## WORK REQUIRED
The answer must be an exact copy of the listing below.

+++ INFORMATION SHOWN

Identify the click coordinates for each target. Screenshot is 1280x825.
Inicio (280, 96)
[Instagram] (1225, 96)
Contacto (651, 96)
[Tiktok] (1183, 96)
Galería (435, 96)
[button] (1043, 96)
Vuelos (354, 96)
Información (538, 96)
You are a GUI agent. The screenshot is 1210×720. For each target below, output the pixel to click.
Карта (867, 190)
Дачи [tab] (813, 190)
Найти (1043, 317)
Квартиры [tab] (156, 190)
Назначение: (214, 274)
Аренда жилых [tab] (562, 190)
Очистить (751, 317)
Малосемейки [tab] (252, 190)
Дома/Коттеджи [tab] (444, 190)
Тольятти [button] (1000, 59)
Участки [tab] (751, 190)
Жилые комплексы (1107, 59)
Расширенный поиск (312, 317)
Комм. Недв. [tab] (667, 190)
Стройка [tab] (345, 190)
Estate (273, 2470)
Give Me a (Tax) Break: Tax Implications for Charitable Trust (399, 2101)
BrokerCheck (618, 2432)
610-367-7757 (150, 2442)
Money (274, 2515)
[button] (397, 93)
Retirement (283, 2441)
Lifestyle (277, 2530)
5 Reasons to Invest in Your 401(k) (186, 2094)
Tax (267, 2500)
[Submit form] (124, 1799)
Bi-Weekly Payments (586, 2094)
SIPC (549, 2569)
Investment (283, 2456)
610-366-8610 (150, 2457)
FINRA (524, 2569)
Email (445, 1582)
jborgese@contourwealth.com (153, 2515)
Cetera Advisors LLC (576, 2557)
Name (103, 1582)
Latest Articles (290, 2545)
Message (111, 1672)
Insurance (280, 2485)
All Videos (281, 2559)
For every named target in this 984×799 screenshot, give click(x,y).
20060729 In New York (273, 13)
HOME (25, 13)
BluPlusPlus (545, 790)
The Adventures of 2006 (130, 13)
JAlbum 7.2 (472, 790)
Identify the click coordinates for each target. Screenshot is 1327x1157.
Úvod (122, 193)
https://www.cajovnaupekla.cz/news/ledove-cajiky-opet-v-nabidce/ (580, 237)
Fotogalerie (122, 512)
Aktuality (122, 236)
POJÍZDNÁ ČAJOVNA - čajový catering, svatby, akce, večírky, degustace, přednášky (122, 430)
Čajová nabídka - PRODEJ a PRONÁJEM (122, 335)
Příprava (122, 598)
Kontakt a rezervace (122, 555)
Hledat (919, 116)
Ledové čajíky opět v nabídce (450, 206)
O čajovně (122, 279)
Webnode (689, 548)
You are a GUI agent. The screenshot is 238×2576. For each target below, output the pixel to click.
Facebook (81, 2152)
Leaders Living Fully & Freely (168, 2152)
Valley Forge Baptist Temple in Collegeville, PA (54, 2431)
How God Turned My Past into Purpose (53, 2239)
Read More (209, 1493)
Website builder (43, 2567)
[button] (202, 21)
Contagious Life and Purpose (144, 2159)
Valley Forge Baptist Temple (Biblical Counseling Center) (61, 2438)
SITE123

++++++

## RESPONSE TO THIS EXERCISE
Identify the click coordinates for each target. Screenshot is 1280x825.
Inicio (280, 96)
[Instagram] (1225, 96)
Contacto (651, 96)
[Tiktok] (1183, 96)
Galería (435, 96)
[button] (1043, 96)
Vuelos (354, 96)
Información (538, 96)
You are a GUI agent. The screenshot is 1210×720. For each target below, output the pixel to click.
Карта (867, 190)
Дачи [tab] (813, 190)
Найти (1043, 317)
Квартиры [tab] (156, 190)
Назначение: (214, 274)
Аренда жилых [tab] (562, 190)
Очистить (751, 317)
Малосемейки [tab] (252, 190)
Дома/Коттеджи [tab] (444, 190)
Тольятти [button] (1000, 59)
Участки [tab] (751, 190)
Жилые комплексы (1107, 59)
Расширенный поиск (312, 317)
Комм. Недв. [tab] (667, 190)
Стройка [tab] (345, 190)
Estate (273, 2470)
Give Me a (Tax) Break: Tax Implications for Charitable Trust (399, 2101)
BrokerCheck (618, 2432)
610-367-7757 (150, 2442)
Money (274, 2515)
[button] (397, 93)
Retirement (283, 2441)
Lifestyle (277, 2530)
5 Reasons to Invest in Your 401(k) (186, 2094)
Tax (267, 2500)
[Submit form] (124, 1799)
Bi-Weekly Payments (586, 2094)
SIPC (549, 2569)
Investment (283, 2456)
610-366-8610 (150, 2457)
FINRA (524, 2569)
Email (445, 1582)
jborgese@contourwealth.com (153, 2515)
Cetera Advisors LLC (576, 2557)
Name (103, 1582)
Latest Articles (290, 2545)
Message (111, 1672)
Insurance (280, 2485)
All Videos (281, 2559)
For every named target in this 984×799 screenshot, give click(x,y).
20060729 In New York (273, 13)
HOME (25, 13)
BluPlusPlus (545, 790)
The Adventures of 2006 (130, 13)
JAlbum 7.2 (472, 790)
Identify the click coordinates for each target. Screenshot is 1327x1157.
Úvod (122, 193)
https://www.cajovnaupekla.cz/news/ledove-cajiky-opet-v-nabidce/ (580, 237)
Fotogalerie (122, 512)
Aktuality (122, 236)
POJÍZDNÁ ČAJOVNA - čajový catering, svatby, akce, večírky, degustace, přednášky (122, 430)
Čajová nabídka - PRODEJ a PRONÁJEM (122, 335)
Příprava (122, 598)
Kontakt a rezervace (122, 555)
Hledat (919, 116)
Ledové čajíky opět v nabídce (450, 206)
O čajovně (122, 279)
Webnode (689, 548)
You are a GUI agent. The screenshot is 238×2576. For each target below, output the pixel to click.
Facebook (81, 2152)
Leaders Living Fully & Freely (168, 2152)
Valley Forge Baptist Temple in Collegeville, PA (54, 2431)
How God Turned My Past into Purpose (53, 2239)
Read More (209, 1493)
Website builder (43, 2567)
[button] (202, 21)
Contagious Life and Purpose (144, 2159)
Valley Forge Baptist Temple (Biblical Counseling Center) (61, 2438)
SITE123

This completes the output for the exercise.